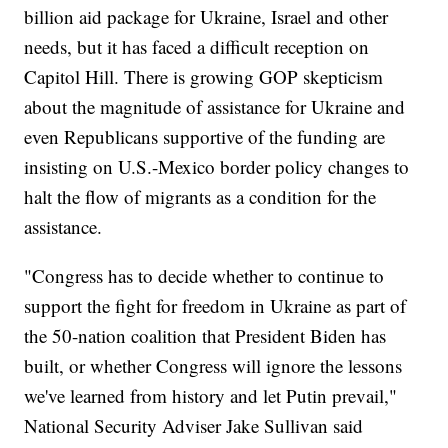
billion aid package for Ukraine, Israel and other
needs, but it has faced a difficult reception on
Capitol Hill. There is growing GOP skepticism
about the magnitude of assistance for Ukraine and
even Republicans supportive of the funding are
insisting on U.S.-Mexico border policy changes to
halt the flow of migrants as a condition for the
assistance.
"Congress has to decide whether to continue to
support the fight for freedom in Ukraine as part of
the 50-nation coalition that President Biden has
built, or whether Congress will ignore the lessons
we've learned from history and let Putin prevail,"
National Security Adviser Jake Sullivan said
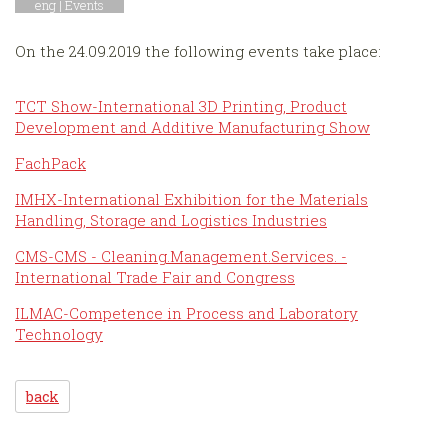
eng |
Events
On the 24.09.2019 the following events take place:
TCT Show-International 3D Printing, Product
Development and Additive Manufacturing Show
FachPack
IMHX-International Exhibition for the Materials
Handling, Storage and Logistics Industries
CMS-CMS - Cleaning.Management.Services. -
International Trade Fair and Congress
ILMAC-Competence in Process and Laboratory
Technology
back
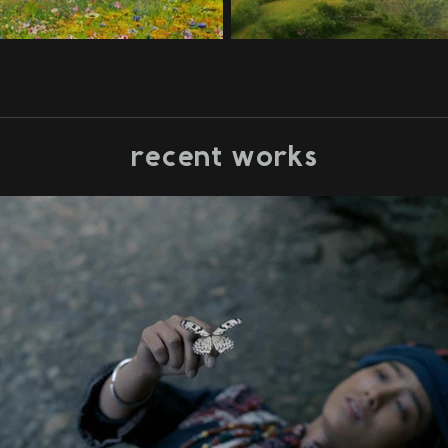
recent works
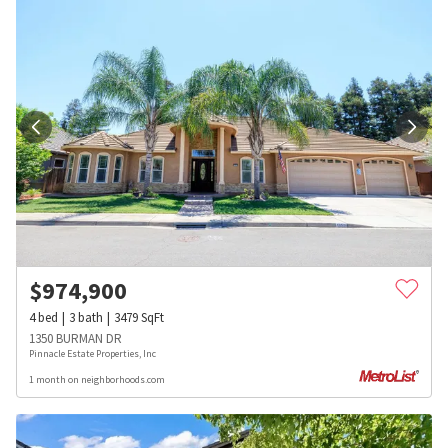
$
974,900
4
bed
3
bath
3479
SqFt
1350 BURMAN DR
Pinnacle Estate Properties, Inc
1 month on neighborhoods.com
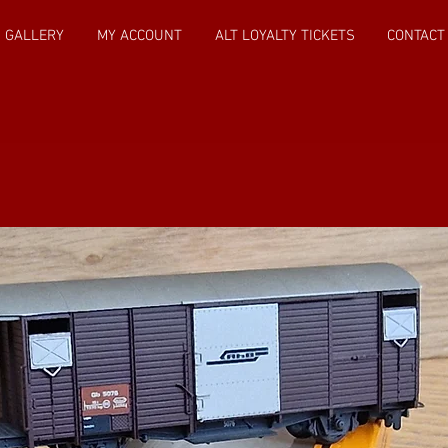
GALLERY
MY ACCOUNT
ALT LOYALTY TICKETS
CONTACT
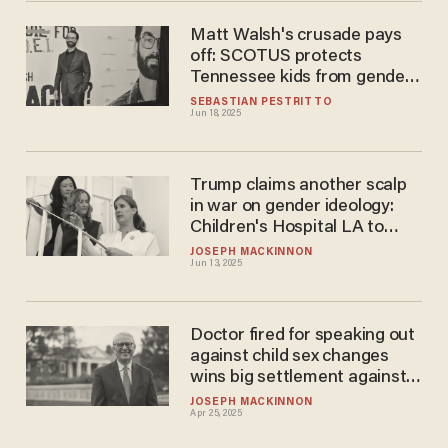
Matt Walsh's crusade pays
off: SCOTUS protects
Tennessee kids from gender
mutilation
SEBASTIAN PESTRITTO
Jun 18, 2025
Trump claims another scalp
in war on gender ideology:
Children's Hospital LA to
shutter child sex-change
JOSEPH MACKINNON
Jun 13, 2025
center
Doctor fired for speaking out
against child sex changes
wins big settlement against
University of Louisville
JOSEPH MACKINNON
Apr 25, 2025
——————
Everything in the listing above must be retyped exactly, except for the pictures.

billion aid package for Ukraine, Israel and other
needs, but it has faced a difficult reception on
Capitol Hill. There is growing GOP skepticism
about the magnitude of assistance for Ukraine and
even Republicans supportive of the funding are
insisting on U.S.-Mexico border policy changes to
halt the flow of migrants as a condition for the
assistance.
"Congress has to decide whether to continue to
support the fight for freedom in Ukraine as part of
the 50-nation coalition that President Biden has
built, or whether Congress will ignore the lessons
we've learned from history and let Putin prevail,"
National Security Adviser Jake Sullivan said
eng |
Events
On the 24.09.2019 the following events take place:
TCT Show-International 3D Printing, Product
Development and Additive Manufacturing Show
FachPack
IMHX-International Exhibition for the Materials
Handling, Storage and Logistics Industries
CMS-CMS - Cleaning.Management.Services. -
International Trade Fair and Congress
ILMAC-Competence in Process and Laboratory
Technology
back
recent works
$
974,900
4
bed
3
bath
3479
SqFt
1350 BURMAN DR
Pinnacle Estate Properties, Inc
1 month on neighborhoods.com
GALLERY
MY ACCOUNT
ALT LOYALTY TICKETS
CONTACT
Matt Walsh's crusade pays
off: SCOTUS protects
Tennessee kids from gender
mutilation
SEBASTIAN PESTRITTO
Jun 18, 2025
Trump claims another scalp
in war on gender ideology:
Children's Hospital LA to
shutter child sex-change
JOSEPH MACKINNON
Jun 13, 2025
center
Doctor fired for speaking out
against child sex changes
wins big settlement against
University of Louisville
JOSEPH MACKINNON
Apr 25, 2025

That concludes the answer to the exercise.